→ **Material shown**:
───

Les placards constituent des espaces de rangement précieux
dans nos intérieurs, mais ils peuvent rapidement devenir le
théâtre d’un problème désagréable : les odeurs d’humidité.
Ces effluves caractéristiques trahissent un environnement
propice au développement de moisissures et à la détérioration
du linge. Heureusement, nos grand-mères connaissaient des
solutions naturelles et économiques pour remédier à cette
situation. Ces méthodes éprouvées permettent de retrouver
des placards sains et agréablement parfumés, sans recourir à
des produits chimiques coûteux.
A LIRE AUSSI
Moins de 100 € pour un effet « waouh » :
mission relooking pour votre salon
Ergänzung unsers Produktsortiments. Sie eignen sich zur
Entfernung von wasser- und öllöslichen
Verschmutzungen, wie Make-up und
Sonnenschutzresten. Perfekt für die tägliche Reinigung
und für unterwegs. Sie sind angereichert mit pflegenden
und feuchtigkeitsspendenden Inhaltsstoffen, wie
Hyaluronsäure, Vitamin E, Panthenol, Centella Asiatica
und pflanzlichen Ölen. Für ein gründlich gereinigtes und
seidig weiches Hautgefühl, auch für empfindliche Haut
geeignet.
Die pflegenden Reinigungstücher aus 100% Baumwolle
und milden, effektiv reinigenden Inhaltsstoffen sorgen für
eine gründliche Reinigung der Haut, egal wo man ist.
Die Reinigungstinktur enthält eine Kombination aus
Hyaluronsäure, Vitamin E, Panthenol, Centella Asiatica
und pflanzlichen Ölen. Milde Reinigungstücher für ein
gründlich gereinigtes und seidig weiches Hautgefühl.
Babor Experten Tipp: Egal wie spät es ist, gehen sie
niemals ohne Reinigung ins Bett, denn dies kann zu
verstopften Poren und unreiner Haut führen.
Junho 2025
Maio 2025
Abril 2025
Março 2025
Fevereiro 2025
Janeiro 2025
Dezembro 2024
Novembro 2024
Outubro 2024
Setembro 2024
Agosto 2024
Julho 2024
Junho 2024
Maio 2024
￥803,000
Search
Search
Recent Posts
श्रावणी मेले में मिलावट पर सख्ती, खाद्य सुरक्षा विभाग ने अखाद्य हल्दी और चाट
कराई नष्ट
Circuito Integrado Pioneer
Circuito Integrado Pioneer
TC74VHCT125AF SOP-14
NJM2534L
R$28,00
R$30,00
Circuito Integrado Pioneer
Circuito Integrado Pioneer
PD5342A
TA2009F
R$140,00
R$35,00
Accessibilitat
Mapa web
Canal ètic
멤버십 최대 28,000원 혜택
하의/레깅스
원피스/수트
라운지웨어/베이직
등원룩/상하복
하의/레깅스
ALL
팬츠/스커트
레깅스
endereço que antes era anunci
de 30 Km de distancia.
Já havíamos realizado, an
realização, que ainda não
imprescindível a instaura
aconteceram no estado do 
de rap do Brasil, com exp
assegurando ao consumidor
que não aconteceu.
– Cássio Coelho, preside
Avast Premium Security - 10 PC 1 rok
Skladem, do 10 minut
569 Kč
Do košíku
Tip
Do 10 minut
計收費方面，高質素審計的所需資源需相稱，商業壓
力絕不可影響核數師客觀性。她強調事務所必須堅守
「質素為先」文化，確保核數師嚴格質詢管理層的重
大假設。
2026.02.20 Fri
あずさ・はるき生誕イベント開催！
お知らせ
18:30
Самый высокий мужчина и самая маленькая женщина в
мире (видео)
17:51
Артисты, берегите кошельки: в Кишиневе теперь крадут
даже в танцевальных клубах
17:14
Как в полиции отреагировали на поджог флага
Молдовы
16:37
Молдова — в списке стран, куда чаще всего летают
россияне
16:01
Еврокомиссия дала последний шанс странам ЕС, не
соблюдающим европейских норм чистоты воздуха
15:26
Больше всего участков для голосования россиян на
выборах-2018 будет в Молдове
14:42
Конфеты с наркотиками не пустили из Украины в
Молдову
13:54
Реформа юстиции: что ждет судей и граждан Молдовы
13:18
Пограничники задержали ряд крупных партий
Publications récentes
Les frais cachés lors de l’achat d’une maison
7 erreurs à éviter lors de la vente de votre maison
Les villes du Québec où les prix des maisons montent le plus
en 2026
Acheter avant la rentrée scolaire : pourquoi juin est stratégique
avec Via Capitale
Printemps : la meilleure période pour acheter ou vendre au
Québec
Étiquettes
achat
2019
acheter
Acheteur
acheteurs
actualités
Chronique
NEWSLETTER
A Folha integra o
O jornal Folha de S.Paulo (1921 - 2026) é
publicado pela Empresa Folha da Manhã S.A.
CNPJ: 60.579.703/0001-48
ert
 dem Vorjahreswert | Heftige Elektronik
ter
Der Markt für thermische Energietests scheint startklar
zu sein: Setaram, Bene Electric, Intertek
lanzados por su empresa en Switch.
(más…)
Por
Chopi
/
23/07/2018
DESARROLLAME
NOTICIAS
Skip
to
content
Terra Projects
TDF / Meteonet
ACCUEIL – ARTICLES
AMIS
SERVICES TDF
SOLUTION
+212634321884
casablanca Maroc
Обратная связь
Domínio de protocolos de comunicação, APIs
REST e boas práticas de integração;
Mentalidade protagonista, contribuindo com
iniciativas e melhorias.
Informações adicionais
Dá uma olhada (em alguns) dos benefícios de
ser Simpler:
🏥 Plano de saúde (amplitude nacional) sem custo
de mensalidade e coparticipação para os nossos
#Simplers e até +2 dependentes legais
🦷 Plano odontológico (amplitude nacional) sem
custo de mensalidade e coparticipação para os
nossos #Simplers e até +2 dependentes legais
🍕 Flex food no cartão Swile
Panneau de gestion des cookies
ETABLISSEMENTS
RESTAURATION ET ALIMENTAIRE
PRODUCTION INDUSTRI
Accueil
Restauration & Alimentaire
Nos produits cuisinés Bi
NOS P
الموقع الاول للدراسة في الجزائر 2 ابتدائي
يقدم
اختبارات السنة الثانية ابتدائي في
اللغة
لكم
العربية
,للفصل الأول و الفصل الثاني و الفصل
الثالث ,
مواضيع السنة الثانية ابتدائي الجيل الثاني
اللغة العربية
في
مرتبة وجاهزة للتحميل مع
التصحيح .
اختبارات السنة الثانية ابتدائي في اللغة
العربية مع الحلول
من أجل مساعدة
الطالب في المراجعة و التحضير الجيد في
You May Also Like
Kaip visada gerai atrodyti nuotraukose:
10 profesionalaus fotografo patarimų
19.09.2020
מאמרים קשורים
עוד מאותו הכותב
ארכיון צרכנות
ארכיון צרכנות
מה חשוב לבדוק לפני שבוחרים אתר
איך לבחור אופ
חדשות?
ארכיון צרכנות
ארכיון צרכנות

───

→ **Task instructions**: Look through the material above. Copy each line where the word "اللغة" appears.

→ **Result**:
اللغة
اللغة العربية
اختبارات السنة الثانية ابتدائي في اللغة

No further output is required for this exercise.